I'll need it up off the floor a bit, so the heat register can stay where it is. I figure on some sort of folding legs at the foot to achieve that. 
I'll also have a nice finish, maybe hang a picture on the bottom of the bed. Fun stuff


----------



## mdntrdr (Dec 22, 2009)

Here is a queen size I recently did in Maple. It has gas assist shocks. The hardware can be bought from Rockler, but can be found cheaper if you shop around. :smile:


----------



## skyking (Mar 24, 2013)

Scott, that looks fantastic. Way above my current skillset, but hey, I'm going to give it a try. Mine will be more craftsman style, wall to wall.
Thanks for the inspiration.


----------



## cabinetman (Jul 5, 2007)

I use bed systems from Selby. The hardware comes with plans for different layouts, and cut lists. The bed hardware is counter spring loaded and very easy to adjust. It pulls down with one finger. It's adjustable to compensate for different weight bedding. When near down the legs move into position for the foot of the bed. 


















.


----------



## skyking (Mar 24, 2013)

Thanks, that looks great too. I like the adjustable lift mechanism.


----------



## skyking (Mar 24, 2013)

I got it done. We have an armoire that my wife had built in the 80s. It was a very utilitarian piece, but I decided to emulate the style of construction. It has simple slab doors with a relief cut, and piece of 3/16" thick oak applied to it so it appears like a shaker door.








I did not want any more honey or golden oak in my life so I went natural.
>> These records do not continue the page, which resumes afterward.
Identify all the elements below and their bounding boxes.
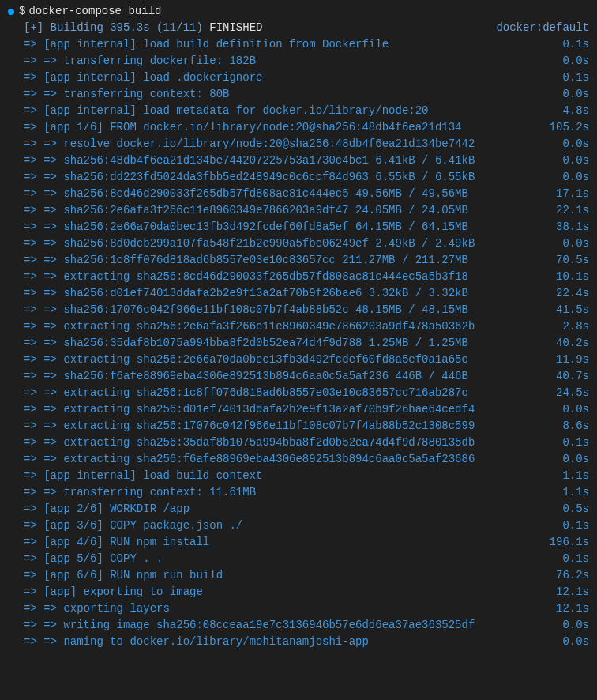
- build-step-line: => => writing image sha256:08cceaa19e7c3…: [8, 617, 589, 634]
- build-step-time: 0.0s: [556, 451, 589, 468]
- build-step-time: 0.5s: [556, 501, 589, 517]
- prompt-symbol: $: [19, 3, 25, 20]
- build-step-time: 12.1s: [550, 584, 589, 600]
- build-step-time: 0.1s: [556, 551, 589, 567]
- build-context: docker:default: [496, 20, 589, 36]
- build-step-time: 22.4s: [550, 285, 589, 302]
- build-step-line: => [app 4/6] RUN npm install196.1s: [8, 534, 589, 551]
- build-step-text: => => sha256:1c8ff076d818ad6b8557e03e10c…: [24, 252, 550, 269]
- build-step-line: => [app internal] load build definition …: [8, 36, 589, 53]
- build-step-text: => => sha256:2e6afa3f266c11e8960349e7866…: [24, 202, 550, 219]
- build-step-line: => => exporting layers12.1s: [8, 600, 589, 617]
- build-step-text: => => sha256:8d0dcb299a107fa548f21b2e990…: [24, 235, 556, 252]
- build-step-text: => => sha256:8cd46d290033f265db57fd808ac…: [24, 186, 550, 202]
- build-step-line: => [app] exporting to image12.1s: [8, 584, 589, 600]
- build-step-text: => => extracting sha256:8cd46d290033f265…: [24, 269, 550, 285]
- build-step-text: => [app 4/6] RUN npm install: [24, 534, 543, 551]
- build-steps: => [app internal] load build definition …: [8, 36, 589, 650]
- build-summary-left: [+] Building 395.3s (11/11) FINISHED: [24, 20, 262, 36]
- build-step-time: 0.0s: [556, 235, 589, 252]
- build-step-text: => => sha256:2e66a70da0bec13fb3d492fcdef…: [24, 219, 550, 235]
- build-step-line: => => sha256:dd223fd5024da3fbb5ed248949c…: [8, 169, 589, 186]
- build-step-line: => => extracting sha256:17076c042f966e11…: [8, 418, 589, 435]
- build-step-text: => => sha256:dd223fd5024da3fbb5ed248949c…: [24, 169, 556, 186]
- build-step-line: => [app internal] load .dockerignore0.1s: [8, 70, 589, 86]
- build-step-time: 0.0s: [556, 136, 589, 152]
- build-progress: [+] Building 395.3s (11/11): [24, 21, 203, 34]
- build-step-time: 0.0s: [556, 169, 589, 186]
- build-step-line: => => extracting sha256:f6afe88969eba430…: [8, 451, 589, 468]
- build-step-line: => => extracting sha256:d01ef74013ddafa2…: [8, 401, 589, 418]
- build-step-time: 2.8s: [556, 318, 589, 335]
- build-step-text: => [app 3/6] COPY package.json ./: [24, 517, 556, 534]
- build-step-line: => => sha256:17076c042f966e11bf108c07b7f…: [8, 302, 589, 318]
- build-step-time: 76.2s: [550, 567, 589, 584]
- build-step-time: 0.0s: [556, 152, 589, 169]
- build-step-time: 0.1s: [556, 36, 589, 53]
- build-step-time: 70.5s: [550, 252, 589, 269]
- build-step-time: 11.9s: [550, 352, 589, 368]
- build-step-text: => [app 2/6] WORKDIR /app: [24, 501, 556, 517]
- build-step-line: => => transferring dockerfile: 182B0.0s: [8, 53, 589, 70]
- build-step-line: => => naming to docker.io/library/mohita…: [8, 634, 589, 650]
- build-step-time: 10.1s: [550, 269, 589, 285]
- build-step-text: => => extracting sha256:d01ef74013ddafa2…: [24, 401, 556, 418]
- build-step-line: => => transferring context: 11.61MB1.1s: [8, 484, 589, 501]
- build-step-line: => => resolve docker.io/library/node:20@…: [8, 136, 589, 152]
- build-step-text: => [app internal] load metadata for dock…: [24, 103, 556, 119]
- build-step-text: => [app 5/6] COPY . .: [24, 551, 556, 567]
- build-step-text: => [app internal] load .dockerignore: [24, 70, 556, 86]
- build-step-time: 4.8s: [556, 103, 589, 119]
- build-step-time: 40.7s: [550, 368, 589, 385]
- build-step-line: => => sha256:8d0dcb299a107fa548f21b2e990…: [8, 235, 589, 252]
- build-step-line: => => extracting sha256:35daf8b1075a994b…: [8, 435, 589, 451]
- build-step-text: => => sha256:48db4f6ea21d134be7442072257…: [24, 152, 556, 169]
- build-finished: FINISHED: [203, 21, 263, 34]
- build-step-line: => => transferring context: 80B0.0s: [8, 86, 589, 103]
- build-step-time: 0.0s: [556, 86, 589, 103]
- build-step-line: => => sha256:48db4f6ea21d134be7442072257…: [8, 152, 589, 169]
- build-step-line: => => sha256:d01ef74013ddafa2b2e9f13a2af…: [8, 285, 589, 302]
- build-step-line: => => sha256:35daf8b1075a994bba8f2d0b52e…: [8, 335, 589, 352]
- build-step-line: => [app 5/6] COPY . .0.1s: [8, 551, 589, 567]
- build-step-line: => => sha256:f6afe88969eba4306e892513b89…: [8, 368, 589, 385]
- build-step-line: => => sha256:1c8ff076d818ad6b8557e03e10c…: [8, 252, 589, 269]
- build-step-text: => => extracting sha256:2e6afa3f266c11e8…: [24, 318, 556, 335]
- build-step-text: => [app 6/6] RUN npm run build: [24, 567, 550, 584]
- build-step-text: => => sha256:f6afe88969eba4306e892513b89…: [24, 368, 550, 385]
- status-dot-icon: [8, 9, 14, 15]
- build-step-text: => => extracting sha256:35daf8b1075a994b…: [24, 435, 556, 451]
- build-step-line: => => extracting sha256:2e6afa3f266c11e8…: [8, 318, 589, 335]
- build-step-time: 196.1s: [543, 534, 589, 551]
- build-step-line: => [app internal] load metadata for dock…: [8, 103, 589, 119]
- build-step-line: => [app 6/6] RUN npm run build76.2s: [8, 567, 589, 584]
- build-step-line: => => sha256:8cd46d290033f265db57fd808ac…: [8, 186, 589, 202]
- build-step-text: => => transferring context: 80B: [24, 86, 556, 103]
- build-step-line: => => sha256:2e6afa3f266c11e8960349e7866…: [8, 202, 589, 219]
- build-step-time: 0.0s: [556, 401, 589, 418]
- prompt-line: $ docker-compose build: [8, 3, 589, 20]
- build-step-text: => => resolve docker.io/library/node:20@…: [24, 136, 556, 152]
- build-step-text: => => writing image sha256:08cceaa19e7c3…: [24, 617, 556, 634]
- build-step-text: => => sha256:17076c042f966e11bf108c07b7f…: [24, 302, 550, 318]
- build-step-text: => => exporting layers: [24, 600, 550, 617]
- build-summary: [+] Building 395.3s (11/11) FINISHED doc…: [8, 20, 589, 36]
- build-step-text: => [app internal] load build context: [24, 468, 556, 484]
- build-step-time: 0.1s: [556, 70, 589, 86]
- build-step-time: 0.0s: [556, 634, 589, 650]
- build-step-time: 40.2s: [550, 335, 589, 352]
- build-step-time: 0.0s: [556, 617, 589, 634]
- build-step-line: => [app 2/6] WORKDIR /app0.5s: [8, 501, 589, 517]
- build-step-line: => [app internal] load build context1.1s: [8, 468, 589, 484]
- build-step-text: => => extracting sha256:1c8ff076d818ad6b…: [24, 385, 550, 401]
- build-step-time: 17.1s: [550, 186, 589, 202]
- build-step-time: 12.1s: [550, 600, 589, 617]
- build-step-text: => => extracting sha256:17076c042f966e11…: [24, 418, 556, 435]
- command-text: docker-compose build: [28, 3, 161, 20]
- build-step-time: 1.1s: [556, 484, 589, 501]
- build-step-time: 24.5s: [550, 385, 589, 401]
- build-step-line: => => extracting sha256:8cd46d290033f265…: [8, 269, 589, 285]
- build-step-time: 0.0s: [556, 53, 589, 70]
- build-step-time: 105.2s: [543, 119, 589, 136]
- build-step-text: => => extracting sha256:f6afe88969eba430…: [24, 451, 556, 468]
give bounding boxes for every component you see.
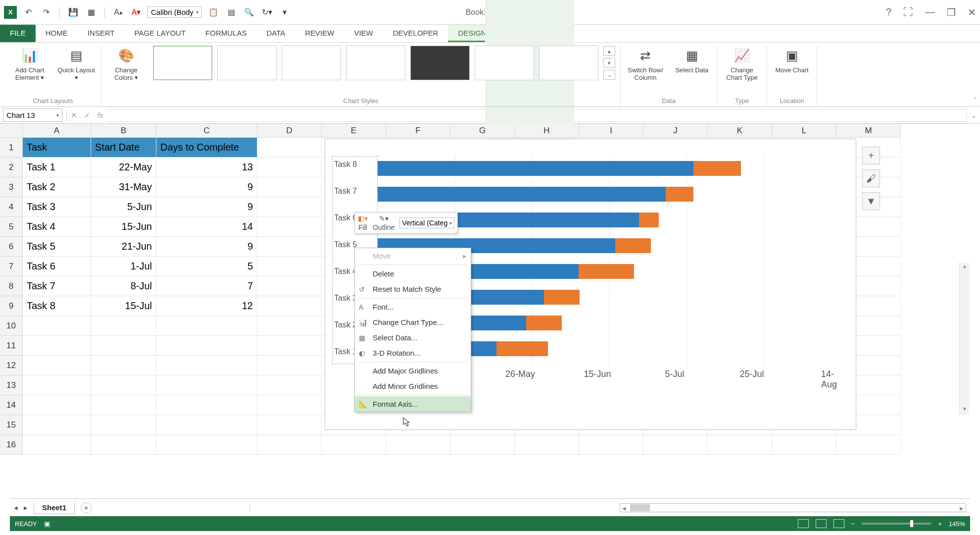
cell[interactable]	[257, 197, 322, 217]
chart-style-thumb[interactable]	[410, 46, 470, 80]
cell[interactable]: 14	[156, 217, 257, 237]
column-header[interactable]: H	[515, 124, 579, 138]
chart-styles-button[interactable]: 🖌	[862, 169, 880, 187]
zoom-out-button[interactable]: −	[851, 520, 855, 528]
tab-file[interactable]: FILE	[0, 25, 36, 42]
chart-style-thumb[interactable]	[282, 46, 341, 80]
paste-icon[interactable]: 📋	[207, 6, 220, 19]
cell[interactable]: 15-Jun	[91, 217, 156, 237]
row-header[interactable]: 1	[0, 138, 23, 158]
cancel-formula-icon[interactable]: ✕	[71, 111, 77, 120]
cell[interactable]	[257, 316, 322, 336]
zoom-slider[interactable]	[862, 523, 931, 525]
ctx-add-major-gridlines[interactable]: Add Major Gridlines	[355, 363, 471, 378]
column-header[interactable]: A	[23, 124, 91, 138]
chart-element-selector[interactable]: Vertical (Categ▾	[399, 217, 454, 228]
cell[interactable]: 31-May	[91, 177, 156, 197]
tab-insert[interactable]: INSERT	[78, 25, 125, 42]
column-header[interactable]: I	[579, 124, 643, 138]
row-header[interactable]: 2	[0, 158, 23, 177]
cell[interactable]: 8-Jul	[91, 276, 156, 296]
cell[interactable]: 21-Jun	[91, 237, 156, 257]
column-header[interactable]: D	[257, 124, 322, 138]
add-chart-element-button[interactable]: 📊Add Chart Element ▾	[10, 46, 49, 81]
cell[interactable]: 5-Jun	[91, 197, 156, 217]
tab-developer[interactable]: DEVELOPER	[383, 25, 448, 42]
row-header[interactable]: 15	[0, 415, 23, 435]
cell[interactable]	[156, 435, 257, 455]
column-header[interactable]: L	[772, 124, 836, 138]
cell[interactable]	[836, 435, 901, 455]
row-header[interactable]: 13	[0, 375, 23, 395]
cell[interactable]	[257, 415, 322, 435]
cell[interactable]	[257, 217, 322, 237]
row-header[interactable]: 9	[0, 296, 23, 316]
quick-layout-button[interactable]: ▤Quick Layout ▾	[56, 46, 96, 81]
cell[interactable]	[156, 316, 257, 336]
move-chart-button[interactable]: ▣Move Chart	[772, 46, 812, 74]
row-header[interactable]: 3	[0, 177, 23, 197]
cell[interactable]: 9	[156, 177, 257, 197]
cell[interactable]	[91, 435, 156, 455]
cell[interactable]	[23, 356, 91, 375]
ctx-font[interactable]: AFont...	[355, 299, 471, 315]
ctx-add-minor-gridlines[interactable]: Add Minor Gridlines	[355, 378, 471, 394]
cell[interactable]	[515, 435, 579, 455]
cell[interactable]	[156, 336, 257, 356]
cell[interactable]: Days to Complete	[156, 138, 257, 158]
ribbon-display-options-icon[interactable]: ⛶	[903, 6, 913, 18]
chart-style-thumb[interactable]	[475, 46, 534, 80]
cell[interactable]: 22-May	[91, 158, 156, 177]
gallery-scroll-up[interactable]: ▴	[603, 46, 615, 56]
font-size-inc-icon[interactable]: A▴	[112, 6, 125, 19]
cell[interactable]: 15-Jul	[91, 296, 156, 316]
undo-button[interactable]: ↶	[22, 6, 35, 19]
column-header[interactable]: E	[322, 124, 386, 138]
cell[interactable]	[257, 395, 322, 415]
cell[interactable]	[23, 316, 91, 336]
cell[interactable]	[91, 395, 156, 415]
cell[interactable]	[257, 138, 322, 158]
cell[interactable]: 13	[156, 158, 257, 177]
row-header[interactable]: 8	[0, 276, 23, 296]
calendar-icon[interactable]: ▤	[225, 6, 238, 19]
row-header[interactable]: 10	[0, 316, 23, 336]
page-layout-view-button[interactable]	[816, 519, 827, 528]
refresh-icon[interactable]: ↻▾	[260, 6, 273, 19]
enter-formula-icon[interactable]: ✓	[84, 111, 91, 120]
select-data-button[interactable]: ▦Select Data	[672, 46, 712, 74]
cell[interactable]: 5	[156, 257, 257, 276]
column-header[interactable]: J	[643, 124, 708, 138]
cell[interactable]: Task 5	[23, 237, 91, 257]
save-button[interactable]: 💾	[67, 6, 80, 19]
close-button[interactable]: ✕	[968, 6, 976, 18]
cell[interactable]	[23, 435, 91, 455]
gallery-scroll-down[interactable]: ▾	[603, 58, 615, 68]
cell[interactable]: Task 3	[23, 197, 91, 217]
cell[interactable]	[156, 375, 257, 395]
cell[interactable]	[322, 435, 386, 455]
fill-button[interactable]: ◧▾Fill	[358, 214, 368, 231]
normal-view-button[interactable]	[798, 519, 809, 528]
tab-data[interactable]: DATA	[256, 25, 295, 42]
cell[interactable]	[257, 237, 322, 257]
select-all-corner[interactable]	[0, 124, 23, 138]
cell[interactable]: Task 6	[23, 257, 91, 276]
gallery-more[interactable]: ⌄	[603, 70, 615, 80]
tab-page-layout[interactable]: PAGE LAYOUT	[124, 25, 196, 42]
column-header[interactable]: G	[450, 124, 515, 138]
print-preview-icon[interactable]: 🔍	[243, 6, 255, 19]
column-header[interactable]: M	[836, 124, 901, 138]
sheet-tab-sheet1[interactable]: Sheet1	[34, 501, 75, 514]
expand-formula-bar-icon[interactable]: ⌄	[971, 111, 977, 120]
new-sheet-icon[interactable]: ▦	[85, 6, 98, 19]
chart-style-thumb[interactable]	[346, 46, 405, 80]
row-header[interactable]: 6	[0, 237, 23, 257]
cell[interactable]	[257, 257, 322, 276]
cell[interactable]: Start Date	[91, 138, 156, 158]
chart-style-thumb[interactable]	[539, 46, 598, 80]
cell[interactable]	[91, 356, 156, 375]
ctx-format-axis[interactable]: 📐Format Axis...	[355, 396, 471, 412]
horizontal-scrollbar[interactable]: ◂▸	[620, 503, 966, 512]
chart-styles-gallery[interactable]: ▴ ▾ ⌄	[153, 46, 615, 80]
Those are big shoe drawers on the bottom.










hanging closet with a shelf above behind a single door.

Glued some cheap oak 1/4 to the wall behind, trimmed out with quarter round.



















I wish I had remembered this thread. I totally forgot about selby's hardware and went with the kit from international murphy beds In BC.

Now that armoire and an oak file cabinet are in that room. We call it "the oak room".
Now I can tear out the oak kitchen and put up some maple for a change


----------